Plus d'une personne parmi la foule rassemblée là haleta ou cria lorsque Voldemort s'exprima en Fourchelangue. Harry se contenta de le regarder fixement. C'était si peu de temps après les funérailles de Dumbledore. C'était quelques instants avant leur mariage. Voldemort pensait-il effrayer Harry en lui parlant comme un serpent ?
« § Il me serait agréable que vous parliez en fourchelangue pendant cette cérémonie. § »
Harry rencontra les yeux du monstre et les fixa un long moment. Ils brillaient d'un rouge étincelant, parce que bien sûr c'était le cas, mais Voldemort n'avait pas l'air de vouloir tuer Harry à ce moment précis. D'ailleurs, le faire en public n'aurait pas été la solution. Voldemort aurait voulu savourer l'instant.
Et pour une raison ou une autre, ses amis pensaient que c'était une bonne idée.
Une piqûre d'avertissement jaillit de sa cicatrice, et Harry baissa légèrement la tête en disant : « § D'accord. § »
Pour une raison inconnue, le visage de Voldemort s'illumina de triomphe, et quelques autres personnes crièrent de peur, mais personne ne se précipita vers les cheminettes ou les ascenseurs.

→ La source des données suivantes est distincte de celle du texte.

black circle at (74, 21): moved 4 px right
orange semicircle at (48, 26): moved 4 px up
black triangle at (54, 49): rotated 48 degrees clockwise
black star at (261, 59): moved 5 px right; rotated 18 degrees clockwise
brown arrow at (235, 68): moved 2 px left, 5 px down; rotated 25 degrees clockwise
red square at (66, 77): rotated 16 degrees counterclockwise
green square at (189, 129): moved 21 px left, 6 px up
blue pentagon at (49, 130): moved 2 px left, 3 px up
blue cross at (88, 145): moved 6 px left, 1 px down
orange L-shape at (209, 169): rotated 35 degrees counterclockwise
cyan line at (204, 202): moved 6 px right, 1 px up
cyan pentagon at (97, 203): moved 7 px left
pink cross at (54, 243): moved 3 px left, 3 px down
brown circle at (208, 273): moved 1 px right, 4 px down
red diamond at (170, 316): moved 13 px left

Harry ne comprenait pas ces gens. Ils ne voulaient probablement pas être ici, mais personne n'essayait de partir ? Étaient-ils ici parce que Voldemort les avait menacés d'une manière ou d'une autre ?
Ou parce que l'appétit du monde des sorciers pour les ragots était trop grand pour laisser passer cela ?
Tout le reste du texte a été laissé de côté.